US state legislatures are where the action is for placing guardrails around artificial intelligence technologies, given the lack of meaningful federal regulation. The resounding defeat in Congress of a proposed moratorium on state-level AI regulation means states are free to continue filling the gap.
Several states have already enacted legislation around the use of AI. All 50 states have introduced various AI-related legislation in 2025.
Four aspects of AI in particular stand out from a regulatory perspective: government use of AI, AI in health care, facial recognition, and generative AI.
Government use of AI
The oversight and responsible use of AI are especially critical in the public sector. Predictive AI—AI that performs statistical analysis to make forecasts—has transformed many governmental functions, from determining social services eligibility to making recommendations on criminal justice sentencing and parole.
But the widespread use of algorithmic decision-making could have major hidden costs. Potential algorithmic harms posed by AI systems used for government services include racial and gender biases.

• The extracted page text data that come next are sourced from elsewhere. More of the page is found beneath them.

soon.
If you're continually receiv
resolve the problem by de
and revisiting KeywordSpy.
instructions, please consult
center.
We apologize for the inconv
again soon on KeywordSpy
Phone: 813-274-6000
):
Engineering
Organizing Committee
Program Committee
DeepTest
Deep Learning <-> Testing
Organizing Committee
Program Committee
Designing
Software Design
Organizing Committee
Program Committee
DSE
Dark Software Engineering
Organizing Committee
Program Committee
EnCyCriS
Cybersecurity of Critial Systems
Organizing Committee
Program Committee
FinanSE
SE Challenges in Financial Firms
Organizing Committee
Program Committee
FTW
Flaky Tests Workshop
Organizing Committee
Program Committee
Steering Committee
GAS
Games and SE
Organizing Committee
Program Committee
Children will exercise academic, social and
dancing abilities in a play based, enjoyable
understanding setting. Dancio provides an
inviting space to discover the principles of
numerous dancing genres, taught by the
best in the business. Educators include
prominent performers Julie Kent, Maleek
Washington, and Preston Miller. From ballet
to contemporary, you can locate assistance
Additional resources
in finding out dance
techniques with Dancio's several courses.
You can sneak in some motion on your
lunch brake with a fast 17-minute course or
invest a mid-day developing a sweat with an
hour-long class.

Recognizing the potential for algorithmic harms, state legislatures have introduced bills focused on public sector use of AI, with emphasis on transparency, consumer protections, and recognizing risks of AI deployment.

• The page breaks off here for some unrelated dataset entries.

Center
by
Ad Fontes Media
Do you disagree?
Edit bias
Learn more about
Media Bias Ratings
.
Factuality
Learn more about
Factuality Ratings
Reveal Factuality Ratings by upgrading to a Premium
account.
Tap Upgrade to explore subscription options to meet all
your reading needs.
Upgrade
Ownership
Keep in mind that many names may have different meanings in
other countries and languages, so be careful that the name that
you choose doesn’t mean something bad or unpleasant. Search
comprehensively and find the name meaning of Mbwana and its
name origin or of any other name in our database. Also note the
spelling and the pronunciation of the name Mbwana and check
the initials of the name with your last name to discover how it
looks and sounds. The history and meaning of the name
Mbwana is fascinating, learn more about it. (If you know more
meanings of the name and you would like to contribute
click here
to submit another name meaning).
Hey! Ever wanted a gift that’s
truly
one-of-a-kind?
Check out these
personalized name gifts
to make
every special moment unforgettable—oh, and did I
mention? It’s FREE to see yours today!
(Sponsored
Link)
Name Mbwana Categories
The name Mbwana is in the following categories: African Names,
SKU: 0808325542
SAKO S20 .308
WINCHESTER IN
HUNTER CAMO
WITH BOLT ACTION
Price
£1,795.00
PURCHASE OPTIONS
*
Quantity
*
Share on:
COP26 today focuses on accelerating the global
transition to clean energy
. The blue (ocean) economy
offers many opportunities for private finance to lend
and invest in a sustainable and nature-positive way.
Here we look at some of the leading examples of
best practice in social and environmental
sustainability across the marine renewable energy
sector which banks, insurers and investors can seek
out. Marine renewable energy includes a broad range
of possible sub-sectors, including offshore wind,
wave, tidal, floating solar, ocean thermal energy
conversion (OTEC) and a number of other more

Several states have required AI developers to disclose risks posed by their systems. The Colorado Artificial Intelligence Act includes transparency and disclosure requirements for developers of AI systems involved in making consequential decisions, as well as for those who deploy them.
Montana’s new “Right to Compute” law sets requirements that AI developers adopt risk management frameworks—methods for addressing security and privacy in the development process—for AI systems involved in critical infrastructure. Some states have established bodies that provide oversight and regulatory authority, such as those specified in New York’s SB 8755 bill.